建築基準法と地震の歴史
8月 24, 2014 — 0:00

地震大国である日本においては、建物を建築するときには耐震性がかなり重要になってきます。
しかし建物の耐震性が厳しく言われるようになったのはそれほど昔ではなく、つい数十年前の阪神大震災以来のことです。
阪神大震災では未曾有の大震災となりましたが、このとき被害を拡大する原因となったのは、建物の耐震力が決定的に不足していたということでした。

また、日本国内において阪神大震災が起こった地域は歴史的にそれほど大きな地震に見舞われた歴史がなかったことで、古い住宅だけでなく新築住宅でもあまり耐震性は重要視されてこなかったということも一因となっています。
東北地域などもともと土地の地盤がゆるく地震が起こりやすい場所においては新築で住宅を作るときには地盤固めや基礎工事をかなり徹底的に行う習慣があったので、もし同じようにしっかりとした基礎固めをしていたら、阪神大震災もあれほどの死者数を出すことはなかったのではなかったのではないかと言われています。

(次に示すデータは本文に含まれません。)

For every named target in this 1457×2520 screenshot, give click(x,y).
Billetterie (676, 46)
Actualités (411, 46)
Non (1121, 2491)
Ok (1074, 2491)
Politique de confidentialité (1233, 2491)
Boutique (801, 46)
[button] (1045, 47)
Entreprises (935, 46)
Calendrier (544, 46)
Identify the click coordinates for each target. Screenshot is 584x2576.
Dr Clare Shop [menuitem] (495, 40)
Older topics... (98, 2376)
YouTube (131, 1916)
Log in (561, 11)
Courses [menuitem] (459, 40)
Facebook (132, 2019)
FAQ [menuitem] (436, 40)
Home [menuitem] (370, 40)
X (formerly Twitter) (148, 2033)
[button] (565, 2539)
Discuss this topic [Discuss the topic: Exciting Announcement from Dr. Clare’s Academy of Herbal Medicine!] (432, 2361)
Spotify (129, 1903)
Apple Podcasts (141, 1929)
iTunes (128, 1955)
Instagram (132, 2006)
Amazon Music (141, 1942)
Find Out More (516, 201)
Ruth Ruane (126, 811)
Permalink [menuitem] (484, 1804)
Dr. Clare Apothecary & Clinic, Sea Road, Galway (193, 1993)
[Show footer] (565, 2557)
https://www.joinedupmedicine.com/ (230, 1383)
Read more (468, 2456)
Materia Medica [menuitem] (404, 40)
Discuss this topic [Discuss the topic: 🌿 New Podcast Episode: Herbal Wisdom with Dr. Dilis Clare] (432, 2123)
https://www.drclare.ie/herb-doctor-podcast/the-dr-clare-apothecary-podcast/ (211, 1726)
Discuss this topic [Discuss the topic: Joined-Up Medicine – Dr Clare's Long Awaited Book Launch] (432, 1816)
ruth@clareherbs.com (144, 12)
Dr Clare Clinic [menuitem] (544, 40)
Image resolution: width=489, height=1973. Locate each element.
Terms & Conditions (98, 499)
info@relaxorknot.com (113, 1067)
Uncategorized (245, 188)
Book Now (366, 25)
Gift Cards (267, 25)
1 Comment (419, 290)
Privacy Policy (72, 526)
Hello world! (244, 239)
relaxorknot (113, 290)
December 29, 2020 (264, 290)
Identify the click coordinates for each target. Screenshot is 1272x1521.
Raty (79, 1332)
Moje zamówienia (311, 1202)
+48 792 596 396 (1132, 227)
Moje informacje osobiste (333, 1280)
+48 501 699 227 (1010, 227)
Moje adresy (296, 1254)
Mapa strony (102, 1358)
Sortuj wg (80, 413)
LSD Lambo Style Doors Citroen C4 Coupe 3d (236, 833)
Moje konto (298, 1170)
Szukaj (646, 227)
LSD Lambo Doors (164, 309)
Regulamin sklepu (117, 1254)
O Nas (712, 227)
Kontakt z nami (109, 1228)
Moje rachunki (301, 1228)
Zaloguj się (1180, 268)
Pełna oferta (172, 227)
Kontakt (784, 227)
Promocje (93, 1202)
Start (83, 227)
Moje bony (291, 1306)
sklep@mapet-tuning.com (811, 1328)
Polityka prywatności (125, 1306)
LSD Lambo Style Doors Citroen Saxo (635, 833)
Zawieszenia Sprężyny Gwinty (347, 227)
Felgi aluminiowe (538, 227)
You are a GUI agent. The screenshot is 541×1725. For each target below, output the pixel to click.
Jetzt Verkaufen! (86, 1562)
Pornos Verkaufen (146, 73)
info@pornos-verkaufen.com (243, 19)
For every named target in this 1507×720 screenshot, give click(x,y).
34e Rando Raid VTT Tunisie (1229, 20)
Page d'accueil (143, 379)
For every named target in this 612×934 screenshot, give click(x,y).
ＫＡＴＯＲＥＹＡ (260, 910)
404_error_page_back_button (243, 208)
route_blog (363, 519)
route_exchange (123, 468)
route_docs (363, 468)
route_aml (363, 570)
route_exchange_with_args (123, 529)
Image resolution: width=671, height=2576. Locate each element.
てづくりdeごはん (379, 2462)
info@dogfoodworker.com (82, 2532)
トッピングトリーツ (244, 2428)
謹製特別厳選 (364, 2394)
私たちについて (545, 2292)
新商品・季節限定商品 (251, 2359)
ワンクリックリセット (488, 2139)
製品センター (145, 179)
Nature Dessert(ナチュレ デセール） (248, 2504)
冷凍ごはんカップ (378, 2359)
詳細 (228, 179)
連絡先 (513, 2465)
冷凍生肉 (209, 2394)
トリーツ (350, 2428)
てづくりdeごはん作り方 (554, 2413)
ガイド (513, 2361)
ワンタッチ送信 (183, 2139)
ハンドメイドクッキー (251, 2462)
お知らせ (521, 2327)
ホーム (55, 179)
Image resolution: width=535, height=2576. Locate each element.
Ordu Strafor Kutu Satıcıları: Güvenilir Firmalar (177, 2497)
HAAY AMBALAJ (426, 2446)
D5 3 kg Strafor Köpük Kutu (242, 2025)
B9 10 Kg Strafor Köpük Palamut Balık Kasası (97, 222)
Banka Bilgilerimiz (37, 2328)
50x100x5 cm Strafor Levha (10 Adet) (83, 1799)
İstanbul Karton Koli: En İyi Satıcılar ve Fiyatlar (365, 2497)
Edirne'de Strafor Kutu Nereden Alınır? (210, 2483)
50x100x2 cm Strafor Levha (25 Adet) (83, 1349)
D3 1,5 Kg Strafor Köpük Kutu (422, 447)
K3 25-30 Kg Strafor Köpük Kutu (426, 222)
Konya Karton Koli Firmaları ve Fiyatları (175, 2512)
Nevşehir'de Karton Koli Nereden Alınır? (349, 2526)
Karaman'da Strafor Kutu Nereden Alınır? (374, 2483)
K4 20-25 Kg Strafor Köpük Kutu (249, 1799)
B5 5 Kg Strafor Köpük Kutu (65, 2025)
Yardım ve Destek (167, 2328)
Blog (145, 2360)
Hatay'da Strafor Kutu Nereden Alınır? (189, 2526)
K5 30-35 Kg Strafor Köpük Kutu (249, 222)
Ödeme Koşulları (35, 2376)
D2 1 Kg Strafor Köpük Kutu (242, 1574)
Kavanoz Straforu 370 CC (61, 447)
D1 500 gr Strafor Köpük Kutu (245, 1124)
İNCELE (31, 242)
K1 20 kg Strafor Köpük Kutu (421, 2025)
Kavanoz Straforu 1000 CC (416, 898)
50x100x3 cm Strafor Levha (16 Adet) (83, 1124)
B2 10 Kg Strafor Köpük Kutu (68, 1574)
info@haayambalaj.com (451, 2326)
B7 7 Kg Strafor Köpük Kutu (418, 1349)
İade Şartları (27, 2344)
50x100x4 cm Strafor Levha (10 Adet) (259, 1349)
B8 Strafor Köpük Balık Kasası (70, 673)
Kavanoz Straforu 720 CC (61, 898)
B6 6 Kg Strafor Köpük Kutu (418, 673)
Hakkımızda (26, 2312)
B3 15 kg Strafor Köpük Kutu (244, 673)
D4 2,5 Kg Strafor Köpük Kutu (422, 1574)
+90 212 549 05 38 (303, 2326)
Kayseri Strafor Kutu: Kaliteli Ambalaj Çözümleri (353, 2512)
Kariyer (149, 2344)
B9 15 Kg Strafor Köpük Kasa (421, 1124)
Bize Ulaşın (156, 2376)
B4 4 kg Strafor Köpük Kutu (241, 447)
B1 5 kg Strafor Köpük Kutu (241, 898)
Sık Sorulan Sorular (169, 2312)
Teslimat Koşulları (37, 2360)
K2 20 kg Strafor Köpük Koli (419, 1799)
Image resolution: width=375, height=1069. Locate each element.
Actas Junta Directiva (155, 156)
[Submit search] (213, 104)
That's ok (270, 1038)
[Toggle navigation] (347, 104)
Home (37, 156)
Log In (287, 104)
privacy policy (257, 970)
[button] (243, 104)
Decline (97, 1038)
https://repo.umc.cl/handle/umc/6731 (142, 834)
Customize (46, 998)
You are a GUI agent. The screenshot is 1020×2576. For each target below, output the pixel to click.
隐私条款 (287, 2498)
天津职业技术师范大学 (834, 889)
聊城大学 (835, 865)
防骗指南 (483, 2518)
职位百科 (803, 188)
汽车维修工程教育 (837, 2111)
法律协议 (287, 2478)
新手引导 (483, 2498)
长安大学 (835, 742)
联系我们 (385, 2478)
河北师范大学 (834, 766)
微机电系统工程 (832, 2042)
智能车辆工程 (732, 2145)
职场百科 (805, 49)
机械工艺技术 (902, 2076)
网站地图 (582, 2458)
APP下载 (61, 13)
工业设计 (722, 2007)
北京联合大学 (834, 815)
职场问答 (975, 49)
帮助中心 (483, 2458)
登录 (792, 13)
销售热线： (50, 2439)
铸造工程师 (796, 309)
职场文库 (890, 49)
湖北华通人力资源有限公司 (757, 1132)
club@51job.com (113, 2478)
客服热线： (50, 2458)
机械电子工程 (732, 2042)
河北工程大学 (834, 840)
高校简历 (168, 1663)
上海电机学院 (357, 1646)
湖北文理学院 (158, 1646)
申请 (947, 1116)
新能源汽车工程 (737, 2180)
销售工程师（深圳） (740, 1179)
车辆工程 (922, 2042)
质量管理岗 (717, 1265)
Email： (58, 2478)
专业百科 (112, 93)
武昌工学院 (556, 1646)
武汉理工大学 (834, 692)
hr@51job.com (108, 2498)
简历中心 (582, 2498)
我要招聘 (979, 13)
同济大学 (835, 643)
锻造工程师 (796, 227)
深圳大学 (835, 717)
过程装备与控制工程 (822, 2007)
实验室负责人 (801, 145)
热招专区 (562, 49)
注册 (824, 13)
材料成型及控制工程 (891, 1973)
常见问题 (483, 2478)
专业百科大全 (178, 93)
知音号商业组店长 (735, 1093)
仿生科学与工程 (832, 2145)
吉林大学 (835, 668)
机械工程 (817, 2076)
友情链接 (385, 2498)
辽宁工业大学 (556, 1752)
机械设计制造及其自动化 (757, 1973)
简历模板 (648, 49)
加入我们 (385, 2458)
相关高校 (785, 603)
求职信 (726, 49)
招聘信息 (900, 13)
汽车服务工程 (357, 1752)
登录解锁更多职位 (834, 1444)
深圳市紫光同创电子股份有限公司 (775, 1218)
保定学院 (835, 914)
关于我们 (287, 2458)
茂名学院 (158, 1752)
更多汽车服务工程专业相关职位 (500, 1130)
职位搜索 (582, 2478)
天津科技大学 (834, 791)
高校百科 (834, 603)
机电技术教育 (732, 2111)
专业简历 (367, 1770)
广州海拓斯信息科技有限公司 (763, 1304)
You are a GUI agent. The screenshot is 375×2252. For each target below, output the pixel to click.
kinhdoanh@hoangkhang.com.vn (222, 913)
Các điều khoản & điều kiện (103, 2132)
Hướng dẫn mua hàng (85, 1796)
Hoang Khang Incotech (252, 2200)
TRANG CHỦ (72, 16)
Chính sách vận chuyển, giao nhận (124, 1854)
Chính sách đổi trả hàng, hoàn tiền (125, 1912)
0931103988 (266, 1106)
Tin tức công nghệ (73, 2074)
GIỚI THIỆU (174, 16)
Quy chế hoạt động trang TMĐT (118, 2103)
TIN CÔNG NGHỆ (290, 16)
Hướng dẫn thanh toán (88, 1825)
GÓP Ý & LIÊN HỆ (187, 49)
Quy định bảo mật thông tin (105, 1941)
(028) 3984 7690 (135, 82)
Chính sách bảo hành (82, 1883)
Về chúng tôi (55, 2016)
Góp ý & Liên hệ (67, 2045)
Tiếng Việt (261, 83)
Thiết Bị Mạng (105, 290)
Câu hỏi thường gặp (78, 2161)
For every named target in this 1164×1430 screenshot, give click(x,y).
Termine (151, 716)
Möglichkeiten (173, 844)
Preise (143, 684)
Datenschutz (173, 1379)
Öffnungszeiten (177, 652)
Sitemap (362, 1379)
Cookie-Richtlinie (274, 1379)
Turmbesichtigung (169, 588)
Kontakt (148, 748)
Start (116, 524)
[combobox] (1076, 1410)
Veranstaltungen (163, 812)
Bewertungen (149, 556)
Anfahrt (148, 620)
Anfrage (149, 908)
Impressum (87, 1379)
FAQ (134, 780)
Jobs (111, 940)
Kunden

そんな歴史もあって、現在では全国全般的に耐震性について厳しい規制により行われることが徹底されています。
すでに建築されている古い住宅においても基礎工事のリフォームをするときに助成金を支給するなど国を上げての耐震性アップが行われているところです。
もともと公共工事として行われる高架橋の建築や公官庁などの建築においてはかなり重厚な基礎工事はされていたのですが、ようやくその基準が一般住宅にも適用されるようになったということでしょう。

具体的に行われている耐震性の向上策としては、まず品確法(住宅の品質確保の促進等に関する法律)によって定められる基準に適するように建築をするということです。
品確法では耐震性を3段階で選択することができるようになっており、それに従って建築をしていきます。
建物内に耐震壁を作り、設計者はその効果を測定して申請することとなっています。

ですが規制が厳しくなると当然住宅建築にかかるコストも高くなっていってしまうこともまた1つの問題となってきます。
高額になるコストをごまかそうとするあまり、過去に耐震偽装を行った悪質も業者もいました。
ですので、今後は建築をする業者だけでなくそれをチェックする機関、さらに施工を依頼する個人や法人も耐震性について基本的な知識を身につけておく必要があります。

また建築技術は年々進化をしてきているので、今後は柱や壁をうまく配置しながら耐震性を確保するという技術が広く使用されていくことでしょう。